Segundo a pesquisadora, tal qual na ocasião da construção de Brasília, as calçadas surgem desordenadamente, em conseqüência das construções, mas não fazem parte de um planejamento único, como ocorre com as vias destinadas aos automóveis. "Sem um plano estratégico, os passeios são construídos aqui e ali, cada um à sua maneira, não formando conexões inteligentes que favoreçam o trânsito a pé", explica. "O trânsito de pedestres exige projetos, da mesma maneira que se projetam ruas para carros", afirma.
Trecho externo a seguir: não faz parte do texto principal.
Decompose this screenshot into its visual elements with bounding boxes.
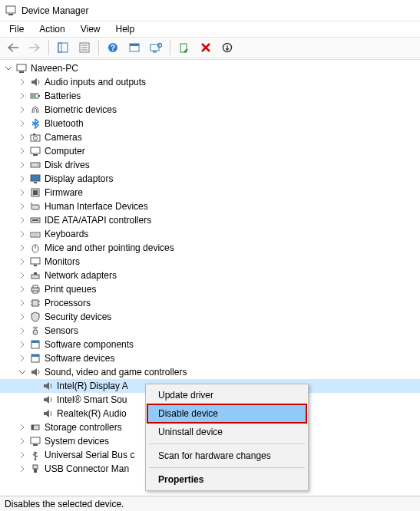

Lúcio Costa acreditava que, embora concebida de forma a reverenciar a monumentalidade, a nova capital era destinada ao convívio humano. A concepção de espaços separados para motoristas e pedestres, unidades de vizinhança e prédios erguidos sobre pilotis foram alguns dos conceitos que, na visão do arquiteto, estimulariam o trânsito a pé. O urbanista chegou a descrever como imaginava esses deslocamentos, mas não os detalhou.


"Como imaginou a cidade crescendo aos poucos, Lucio Costa acreditava que os caminhos deveriam ser consolidados na medida em que fossem abertos pelas pessoas", conta Paulo César Marques, professor de Engenharia da UnB. Entretanto, a ausência do arquiteto nos canteiros de obra, a incompreensão dos construtores e a pressa em erguer a nova capital fizeram com que as ideias se perdessem.


DESVIO -
Durante dois anos, em variados turnos e horários, Marilene percorreu as Asas Sul e Norte observando como as pessoas fazem seus caminhos, identificando os fatores que favorecem e dificultam a vida de quem anda a pé. Calçadas incompletas, danificadas, que não se conectam com outras já existentes e interrompidas, principalmente por invasões de área pública e diferenças de nível no piso, foram os problemas mais comuns relatados.


Sem falar na ausência de passeios, em muitos trechos, que obriga os pedestres a usarem as áreas verdes, terrenos vazios, bordas do asfalto e até mesmo a passarem por baixo de viadutos. "A desconsideração para com o pedestre o coloca em situações de desconforto, de insegurança e de constrangimento", afirma Marilene.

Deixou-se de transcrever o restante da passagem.